[Stored data entries]

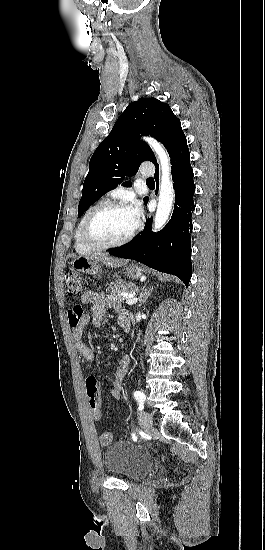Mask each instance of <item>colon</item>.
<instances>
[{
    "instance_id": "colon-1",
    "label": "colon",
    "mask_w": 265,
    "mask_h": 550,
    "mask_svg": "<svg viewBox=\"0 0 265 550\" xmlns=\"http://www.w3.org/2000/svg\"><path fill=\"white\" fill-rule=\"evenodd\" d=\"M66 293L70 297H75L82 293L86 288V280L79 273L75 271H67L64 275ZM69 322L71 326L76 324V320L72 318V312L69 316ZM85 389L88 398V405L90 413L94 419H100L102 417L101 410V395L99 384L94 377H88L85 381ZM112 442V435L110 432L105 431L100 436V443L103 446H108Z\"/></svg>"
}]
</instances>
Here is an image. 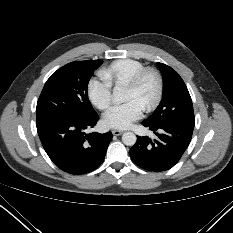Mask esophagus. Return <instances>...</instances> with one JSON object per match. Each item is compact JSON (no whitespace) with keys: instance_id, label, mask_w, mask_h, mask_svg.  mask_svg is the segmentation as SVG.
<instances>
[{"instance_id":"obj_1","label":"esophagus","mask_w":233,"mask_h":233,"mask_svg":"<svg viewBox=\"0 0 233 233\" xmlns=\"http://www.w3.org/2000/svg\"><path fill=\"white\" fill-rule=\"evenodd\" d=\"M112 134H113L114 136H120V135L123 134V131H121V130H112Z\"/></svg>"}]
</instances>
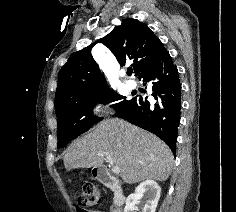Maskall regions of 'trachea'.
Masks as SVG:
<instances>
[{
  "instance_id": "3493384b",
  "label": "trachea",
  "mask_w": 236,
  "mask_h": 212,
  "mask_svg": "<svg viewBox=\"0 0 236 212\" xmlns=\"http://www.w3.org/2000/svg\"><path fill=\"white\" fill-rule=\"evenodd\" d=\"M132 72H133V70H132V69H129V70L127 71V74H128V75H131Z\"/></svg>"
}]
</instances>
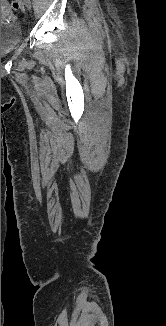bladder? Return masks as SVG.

▸ WHAT TO PRODUCE:
Every picture stays out; reproduce exactly the lines from the one with "Maskall regions of 'trachea'." through the last line of the data above.

▸ SOLUTION TO THE EXERCISE:
Maskall regions of 'trachea'.
Masks as SVG:
<instances>
[{
  "instance_id": "3493384b",
  "label": "trachea",
  "mask_w": 236,
  "mask_h": 212,
  "mask_svg": "<svg viewBox=\"0 0 236 212\" xmlns=\"http://www.w3.org/2000/svg\"><path fill=\"white\" fill-rule=\"evenodd\" d=\"M132 72H133V70H132V69H129V70L127 71V74H128V75H131Z\"/></svg>"
}]
</instances>
bladder? Return masks as SVG.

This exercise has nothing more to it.